Friday, July 10, 2015

Call me Ishmael

Call me Ishmael.
 
A friend loaned me a record once.  Yes, that old-timey grooved vinyl frisbee that made scratchy, skippy music.  The album title is not important, but what I did with it next was. 

I put it in the hatch of my Toyota Corolla.  In South Carolina.  In July. 

Four hours later, the record was destroyed.  Warped beyond any ability to even pretend that I hadn't destroyed it.  The next week, Jack asked me if I had liked the album, and I had to admit that I had never even listened to it.  And I showed him the results.

What was it that I was supposed to do?  Shrug my shoulders, and say, 'It wasn't really my fault'? Give it back to him?  Offer him a protection plan to avoid future meltings?

Of course not.  The right thing to do would be to buy a new album to replace the one I destroyed. 

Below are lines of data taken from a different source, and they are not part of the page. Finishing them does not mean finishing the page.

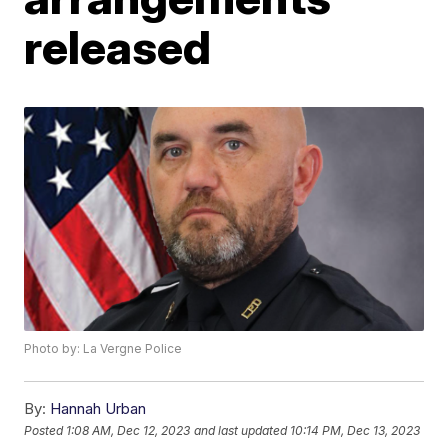
released
Photo by: La Vergne Police
By:
Hannah Urban
Posted
1:08 AM, Dec 12, 2023
and last updated
10:14 PM, Dec 13, 2023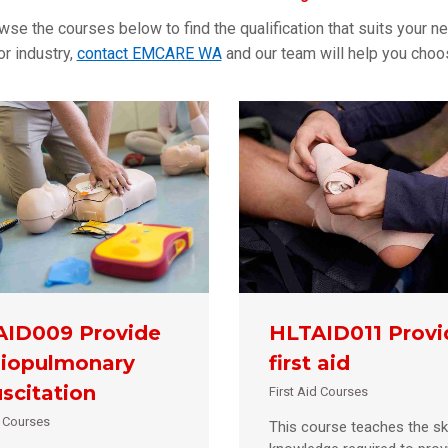
owse the courses below to find the qualification that suits your ne
r industry,
contact EMCARE WA
and our team will help you choose
ID009 Provide
HLTAID011 Provi
iopulmonary
first aid
scitation
First Aid Courses
d Courses
This course teaches the ski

Remembering this episode yesterday, I realized that I have come up with the perfect, just, and equitable solution to the problem of the OPM data breach.  Since it was the government's responsibility to safeguard the information on their employees, and since they lost that information, I think it is the only right thing to do.

For every identity that is stolen, they are now responsible for replacing it with a new one.

I can see it.  It would work like the Witness Relocation Program.  You get a small place in the suburban midwest. You get a mid-level government job - a nice sinecure to keep you with a living wage.  You get a new name, a new driver's license, probably not a new passport.... yet.

Just call me Ishmael.  Kansas, here I come.